Eugène Lemercier
| Note : cette page est réalisée grâce aux éléments biographiques et iconographiques que nous a communiqué , Monsieur Tobias Broeker d'Ankum (Allemagne) que nous remercions vivement. |
hansonnnier, compositeur, interprète, auteur de revues, de monologues, de saynètes et de chansons, Eugène Victor Lemercier naît le 1er mars 1862 à Paris. Cadet d'une famille de trois enfants, il est le fils d'un métreur [*]. Après ses études, il suit les traces de son père et devient à son tour métreur. Mais il se passionne pour l'écriture et la mise en scène de ses textes. Ainsi, gagne-t-il sa vie comme métreur le jour et, le soir, il propose ses textes dans les bars et les cabarets. Ce double emploi a des conséquences néfastes sur sa santé et il doit prendre une décision.
En 1889, il quitte son emploi de jaugeur et se consacre entièrement au théâtre, au chant, à l'écriture,
à la composition et à l'interprétation.
Eugène Lemercier fait ses débuts à la Lyre Bienfaisante, une goguette parisienne réputée.
Il connait un immense succès et se produit très vite dans les plus prestigieuses salles
parisiennes : le Grillon, la Salle des Capucines, la Galerie Vivienne, le Tréteau de Tabarin,
la Lune Rousse, La Boîte à Fursy, le Lyon-d'Or, les Quat'z'Arts, l'Âne Rouge, le Chat Noir,
Les Décadents, les Noctambules et le Carillon. En 1894, il dirigea le Cabaret des Éléphants.
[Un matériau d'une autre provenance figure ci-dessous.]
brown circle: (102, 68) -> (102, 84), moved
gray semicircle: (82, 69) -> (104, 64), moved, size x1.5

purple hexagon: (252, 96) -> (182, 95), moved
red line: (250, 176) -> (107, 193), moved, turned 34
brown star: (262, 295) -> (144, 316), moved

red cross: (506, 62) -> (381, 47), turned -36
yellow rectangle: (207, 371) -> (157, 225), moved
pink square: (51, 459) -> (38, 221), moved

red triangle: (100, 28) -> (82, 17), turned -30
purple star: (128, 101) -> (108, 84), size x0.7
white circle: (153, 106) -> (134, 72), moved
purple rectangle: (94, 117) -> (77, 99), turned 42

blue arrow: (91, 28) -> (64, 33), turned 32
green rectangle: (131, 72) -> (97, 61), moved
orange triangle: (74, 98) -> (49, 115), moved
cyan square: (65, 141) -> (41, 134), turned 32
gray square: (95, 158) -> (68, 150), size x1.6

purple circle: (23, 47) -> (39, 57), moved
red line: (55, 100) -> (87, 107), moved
Eugène Lemercier était réputé pour ses textes politiques, incisifs et satiriques,
toujours empreints d'esprit et d'humour. Ces textes étaient présentés sous forme de
déclamations ou de chansons, dont il composait parfois lui-même la musique. Son œuvre
poétique était si vaste que de nombreux artistes interprétèrent ses textes et que
d'autres compositeurs les mimèrent. Parmi les interprètes de ses chansons figuraient
des artistes de renom comme Yvette Guilbert, Yon-Lug et Kam-Hill. La plupart de ces
chansons ont été publiées par différentes maisons d'édition et il a créé parmi elles
des chansons emblématiques comme "On dirait qu'c'est toi", "Le double suicide" ou "Les larmes de la vie".
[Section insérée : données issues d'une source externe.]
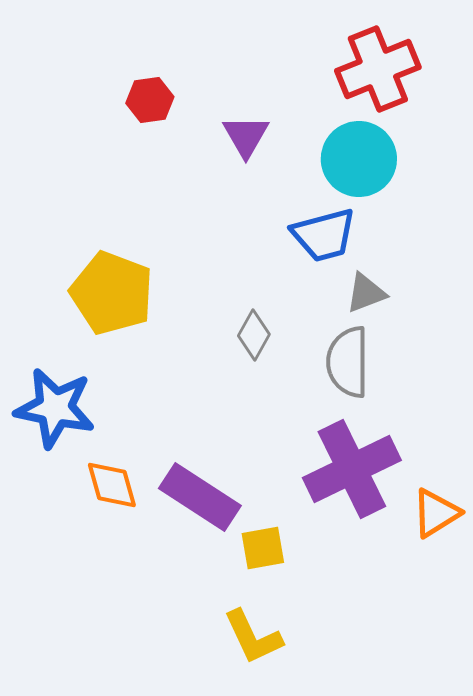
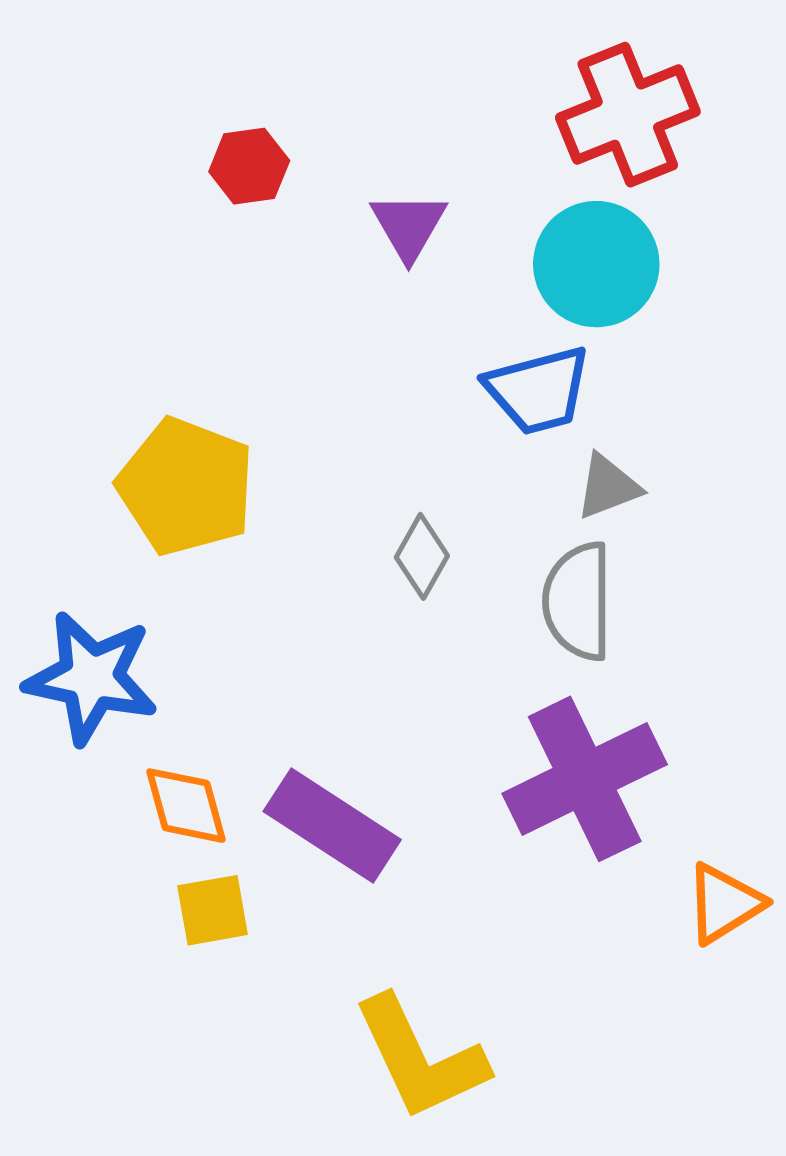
orange triangle: (436, 513) -> (724, 904), moved
yellow square: (263, 548) -> (213, 910), moved
yellow L-shape: (253, 637) -> (420, 1058), size x1.4

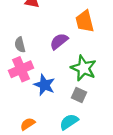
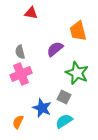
blue star: (44, 85) -> (42, 108), moved
gray square: (79, 95) -> (64, 97), moved
orange semicircle: (28, 124) -> (18, 122), moved, turned -32

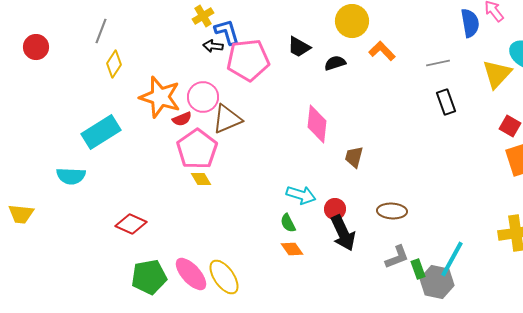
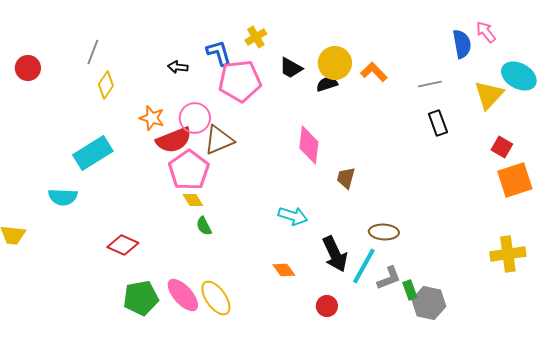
yellow cross: (203, 16) -> (256, 37), moved
yellow circle: (352, 21) -> (335, 63), moved
black arrow: (213, 46) -> (178, 67), moved
orange star: (160, 97) -> (152, 118), size x0.6
red semicircle: (182, 119) -> (174, 140), size x1.8
red circle: (335, 209) -> (327, 306), moved
green semicircle: (288, 223) -> (204, 226), moved
cyan line: (452, 259) -> (364, 266), moved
Eugène Lemercier écrivit également des textes plus longs, tels que des revues et des pièces
de théâtre, ainsi que des livrets d'opéras-bouffas mis en musique par des compositeurs comme
Paul Daubry ou Désiré Dihau. Ces œuvres furent jouées dans les cabarets susmentionnés, mais
aussi au Moulin Rouge et au Divan Japonais. Son roman Les vieux ont soif fut publié aux
éditions France. Il créa également le texte Tout pour les Quat'z'Arts pour la première
production du célèbre cabaret des Quat'z'Arts, qu'il interpréta lui-même le 12 mars 1894.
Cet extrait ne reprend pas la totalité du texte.